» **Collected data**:
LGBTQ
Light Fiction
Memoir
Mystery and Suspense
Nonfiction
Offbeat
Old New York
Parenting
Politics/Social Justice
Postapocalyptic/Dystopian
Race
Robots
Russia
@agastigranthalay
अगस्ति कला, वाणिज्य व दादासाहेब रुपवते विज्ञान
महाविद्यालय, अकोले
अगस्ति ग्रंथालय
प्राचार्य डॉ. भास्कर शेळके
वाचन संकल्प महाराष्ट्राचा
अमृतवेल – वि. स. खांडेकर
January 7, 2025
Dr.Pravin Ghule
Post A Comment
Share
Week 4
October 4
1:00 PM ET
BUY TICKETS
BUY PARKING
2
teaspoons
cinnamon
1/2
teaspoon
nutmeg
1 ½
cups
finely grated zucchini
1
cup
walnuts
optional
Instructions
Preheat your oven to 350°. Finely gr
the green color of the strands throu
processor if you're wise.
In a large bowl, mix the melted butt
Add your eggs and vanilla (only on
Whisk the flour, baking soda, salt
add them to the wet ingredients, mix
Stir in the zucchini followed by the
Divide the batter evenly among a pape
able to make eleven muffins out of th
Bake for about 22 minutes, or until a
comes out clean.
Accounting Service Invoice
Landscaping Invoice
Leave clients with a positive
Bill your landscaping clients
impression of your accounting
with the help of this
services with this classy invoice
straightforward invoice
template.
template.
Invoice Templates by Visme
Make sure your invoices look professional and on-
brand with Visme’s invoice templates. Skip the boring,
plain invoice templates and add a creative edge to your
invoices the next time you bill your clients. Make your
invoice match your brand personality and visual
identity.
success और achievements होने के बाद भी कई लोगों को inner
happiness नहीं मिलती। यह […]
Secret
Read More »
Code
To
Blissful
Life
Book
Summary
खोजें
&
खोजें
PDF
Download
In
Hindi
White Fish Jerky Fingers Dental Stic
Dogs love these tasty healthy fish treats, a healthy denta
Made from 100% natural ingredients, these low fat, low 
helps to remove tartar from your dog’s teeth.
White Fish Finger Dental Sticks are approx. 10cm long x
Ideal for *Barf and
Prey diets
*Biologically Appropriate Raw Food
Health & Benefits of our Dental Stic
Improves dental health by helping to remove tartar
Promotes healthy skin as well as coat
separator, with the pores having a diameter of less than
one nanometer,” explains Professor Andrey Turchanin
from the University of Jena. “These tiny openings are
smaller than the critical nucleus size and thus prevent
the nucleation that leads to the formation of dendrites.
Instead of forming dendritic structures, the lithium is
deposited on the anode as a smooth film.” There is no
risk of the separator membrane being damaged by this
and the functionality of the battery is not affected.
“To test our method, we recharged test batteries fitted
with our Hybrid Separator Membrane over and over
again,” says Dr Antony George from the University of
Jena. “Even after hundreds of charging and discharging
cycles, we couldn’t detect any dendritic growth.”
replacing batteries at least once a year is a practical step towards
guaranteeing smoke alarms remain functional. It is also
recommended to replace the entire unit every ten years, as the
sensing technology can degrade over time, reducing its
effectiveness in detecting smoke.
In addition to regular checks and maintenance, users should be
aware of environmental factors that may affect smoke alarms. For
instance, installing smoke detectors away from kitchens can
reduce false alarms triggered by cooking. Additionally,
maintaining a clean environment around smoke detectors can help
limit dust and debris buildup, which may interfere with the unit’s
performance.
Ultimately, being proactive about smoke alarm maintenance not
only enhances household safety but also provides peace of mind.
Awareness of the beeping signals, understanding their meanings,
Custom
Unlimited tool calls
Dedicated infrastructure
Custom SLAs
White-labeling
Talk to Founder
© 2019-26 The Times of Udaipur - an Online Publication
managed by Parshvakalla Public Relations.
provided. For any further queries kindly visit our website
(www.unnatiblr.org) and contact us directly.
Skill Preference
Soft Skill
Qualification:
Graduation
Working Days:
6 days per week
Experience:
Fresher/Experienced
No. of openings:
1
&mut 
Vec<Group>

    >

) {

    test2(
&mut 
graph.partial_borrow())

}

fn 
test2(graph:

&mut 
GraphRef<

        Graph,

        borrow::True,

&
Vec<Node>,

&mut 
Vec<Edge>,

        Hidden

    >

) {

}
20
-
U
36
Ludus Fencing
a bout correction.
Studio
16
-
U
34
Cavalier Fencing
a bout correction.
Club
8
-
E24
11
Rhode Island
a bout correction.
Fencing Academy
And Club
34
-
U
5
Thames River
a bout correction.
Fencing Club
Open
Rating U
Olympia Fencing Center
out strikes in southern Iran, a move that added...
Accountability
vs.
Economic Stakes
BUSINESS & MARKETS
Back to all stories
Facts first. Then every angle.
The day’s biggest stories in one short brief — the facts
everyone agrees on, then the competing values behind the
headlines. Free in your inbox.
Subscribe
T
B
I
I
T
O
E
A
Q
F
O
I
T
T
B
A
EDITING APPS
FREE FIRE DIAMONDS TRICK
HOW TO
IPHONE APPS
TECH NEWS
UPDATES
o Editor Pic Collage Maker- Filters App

» **To do**: Search the data above and return each line in which "dendritic" occurs.

» **Solution to this exercise**:
Instead of forming dendritic structures, the lithium is
cycles, we couldn’t detect any dendritic growth.”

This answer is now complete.